En 1693, dans son livre ‘Histoire des diables de Loudun’, Nicolas Aubin rapporte que « ses hauteurs lui avaient suscité un grand nombre d’ennemis, et le penchant extraordinaire qu’il avait à la galanterie lui en avait bien plus fait ».
Parce que l’une de ses conquêtes veut à tout prix l’épouser, il écrit même un Traité contre le célibat des prêtres. Il est à l’époque arrêté une première fois pour débauche mais, blanchi des accusations qu’on porte contre lui, peut revenir dans son diocèse en 1631.
La supérieure du couvent des ursulines de la ville, la mère Jeanne des Anges, une jeune fille noble mais difforme que sa famille a placée là faute de pouvoir la marier, a alors la curieuse idée de lui proposer de devenir le confesseur de sa communauté. Constatant qu’elle semble s’être éprise de lui, il refuse le poste mais elle n’aura sans doute ensuite de cesse de prouver que son amour pour lui ne pouvait qu’être inspiré par le démon. Dans ses mémoires, elle en est persuadée :
« Ce démon m’offusquait de telle sorte que je ne distinguais quasi pas sa volonté de la mienne. (….) Quand il occupait ma tête, je déchirais tous mes voiles, et ceux de mes sœurs que je pouvais attraper, je les foulais aux pieds, je les mangeais en maudissant l’heure que j’étais entrée en religion ».
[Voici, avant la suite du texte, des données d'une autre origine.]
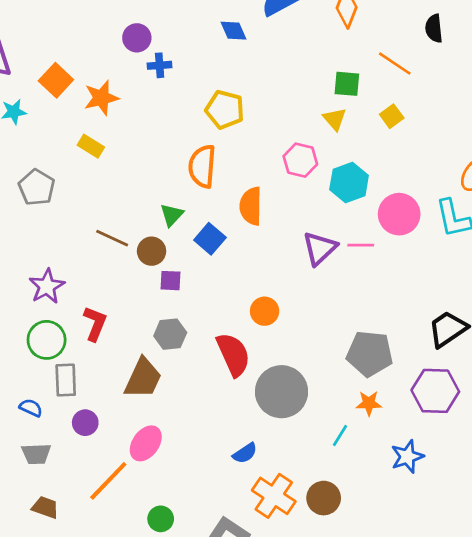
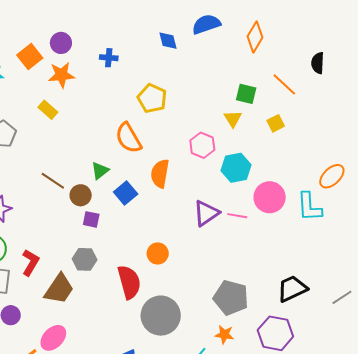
purple circle: (137, 38) -> (61, 43), moved
orange semicircle: (202, 166) -> (128, 138), turned -44
red L-shape: (95, 324) -> (30, 262), moved

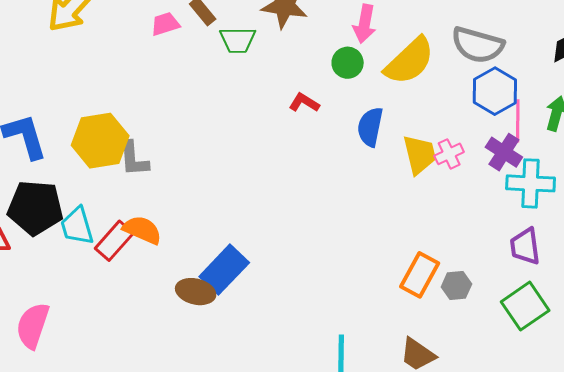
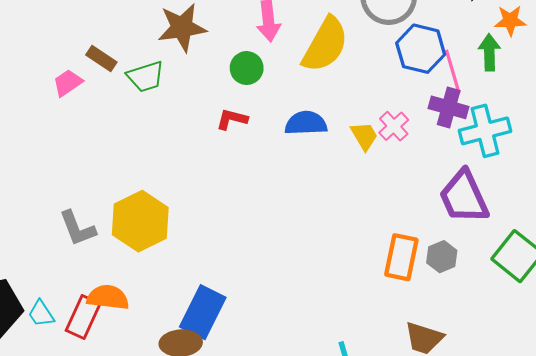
green circle: (348, 63) -> (247, 68), moved
blue semicircle: (370, 127) -> (306, 123), turned 93
yellow hexagon: (100, 141) -> (140, 221), moved
yellow trapezoid: (420, 155) -> (364, 136), size x0.7
cyan trapezoid: (77, 226) -> (41, 314), size x0.7
purple trapezoid: (525, 246) -> (464, 197), moved, size x1.4

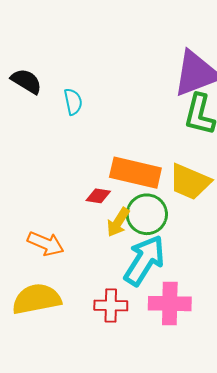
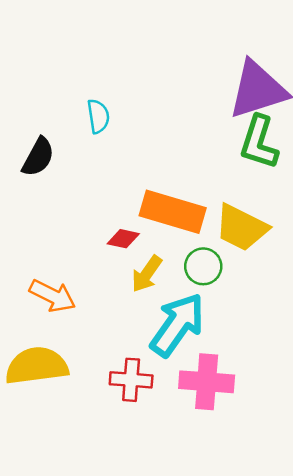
black semicircle: (26, 81) -> (38, 157), moved, turned 84
green circle: (147, 214) -> (203, 266), moved, size x0.7

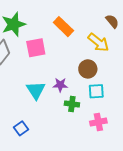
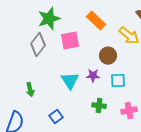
brown circle: (88, 69) -> (108, 56), moved
cyan square: (96, 91) -> (118, 81), moved
green cross: (72, 104) -> (99, 106), moved

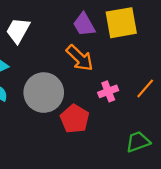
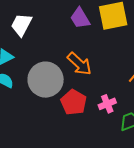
orange arrow: (80, 58) -> (79, 64), moved
pink cross: (108, 91) -> (107, 104), moved

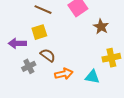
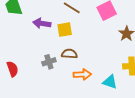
purple arrow: (17, 43) -> (42, 23), moved
brown semicircle: (48, 55) -> (69, 54), turned -42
L’affaire commence à proprement parler en 1632. La même année, la ville est durement touchée par une épidémie de peste qui tue un quart de la population. Les deux questions sont-elles liées ? Dieu s’acharnerait-il sur une ville qui n’a pas assez la foi catholique et qui a hébergé un prêtre débauché ?
… qui finira au bûcher ?
Le démon Asmodée les aurait poussées à commettre des actes impurs entre elles, elles voient chaque soir le fantôme de leur confesseur mort quelques mois plus tôt, elles hurlent, blasphèment… C’est certain, les dix-sept ursulines de Loudun sont possédées par le démon. Même s’il n’est jamais entré dans leur couvent, le responsable de leur état ne peut être que ce curieux abbé Grandier. On tente de les exorciser mais rien n’y fait : un an plus tard, elles semblent toujours perdues, ensorcelées par cet homme auquel aucune femme ne semble pouvoir résister. Alors, la France entière court à Loudun pour assister à leurs exorcismes. Parce qu’elles l’accusent, Urbain Grandier est arrêté pour être jugé par un tribunal ecclésiastique qui l’acquitte faute de preuves. Mais n’est-ce pas justement là la preuve que le démon le protège ?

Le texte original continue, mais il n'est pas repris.